Signal handling: what you can't do.

Mon Aug 23 14:02:23 CEST 1999

I was reviewing gnupg prior to installing it (not a proper "is this a
safe crypto program", just a "is this a safe setuid program" review).

Everything looked OK, with one exception.

In 'init_signals', there is:

    nact.sa_handler = got_fatal_signal;
...
    do_sigaction( SIGINT, &nact );

and got_fatal_signal looks like this:

static RETSIGTYPE
got_fatal_signal( int sig )
{
    if( caught_fatal_sig )
        raise( sig );
    caught_fatal_sig = 1;

    fprintf( stderr, "\n%s: %s caught ... exiting\n",
              log_get_name(), signal_name(sig) );
    secmem_term();
    exit( 8 );
}

now, this is not good.  There are three issues here, but most flow
from the same important rule:

In a signal handler, under Linux (and most other unixes), you cannot:

1. Assume that the values in non-volatile variables are stored in the same
   order as implied by the code (or in fact, that they are ever stored
   at all);
2. Call non-reentrant procedures.

For instance, even though 'fprintf' is thread-safe, it is not
reentrant, because it achieves thread-safety by using locks; since
gnupg doesn't link with the thread library, the locking calls do
nothing.  Likewise, atexit()/exit() are not reentrant.

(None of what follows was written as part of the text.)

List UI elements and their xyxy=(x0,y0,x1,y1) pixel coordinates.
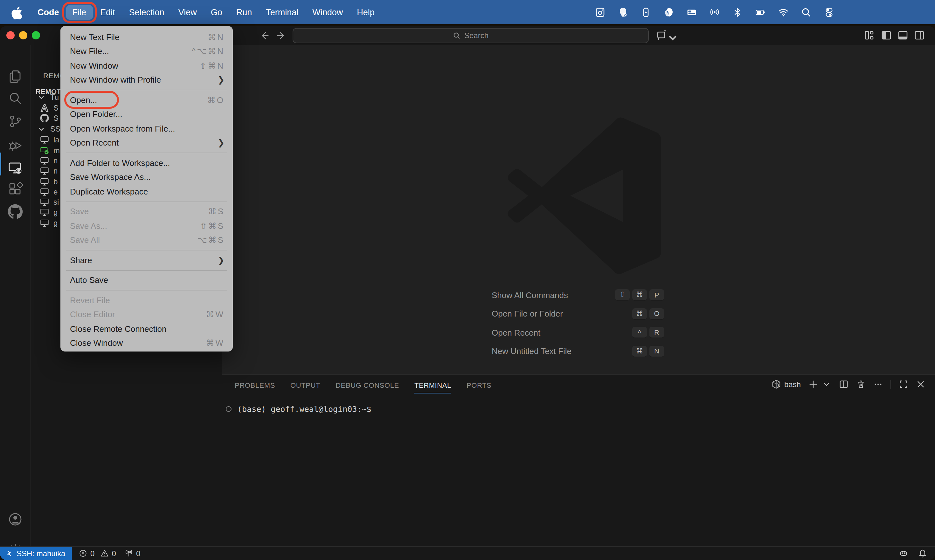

Also for instance, in secmem_init, there is this code:

    else {
        pool_is_mmapped = 1;
        pool_okay = 1;
    }

there is absolutely no guarantee that `pool_is_mmapped' is physically
set to 1 before `pool_ok', or that `pool_ok' is set to 1 after the
previous store to `pool'.  secmem_term() uses the values of these
variables.

How could someone exploit this?  Well, as an example, just after the
init_signals call in main(), there is 'create_dotlock (NULL)', which
calls atexit().  atexit() does this:

int
atexit (void (*func) (void))
{
  struct exit_function *new = __new_exitfn ();

  if (new == NULL)
    return -1;

  new->flavor = ef_at;
  new->func.at = func;
  return 0;
}

where __new_exitfn() returns something which was produced by calling
malloc().

Suppose a SIGINT happens between the assign to 'new->flavor' and the
one to 'new->func.at', and exit() gets called.  It will end up calling
whatever address was previously in 'new->func.at'.  If the user could
control this address, perhaps by convincing ld.so to allocate then
deallocate something in memory which will be re-used by malloc(), and
the user could trigger a SIGINT at the right time (which would require
persistence but would not be impossible), the user gets root.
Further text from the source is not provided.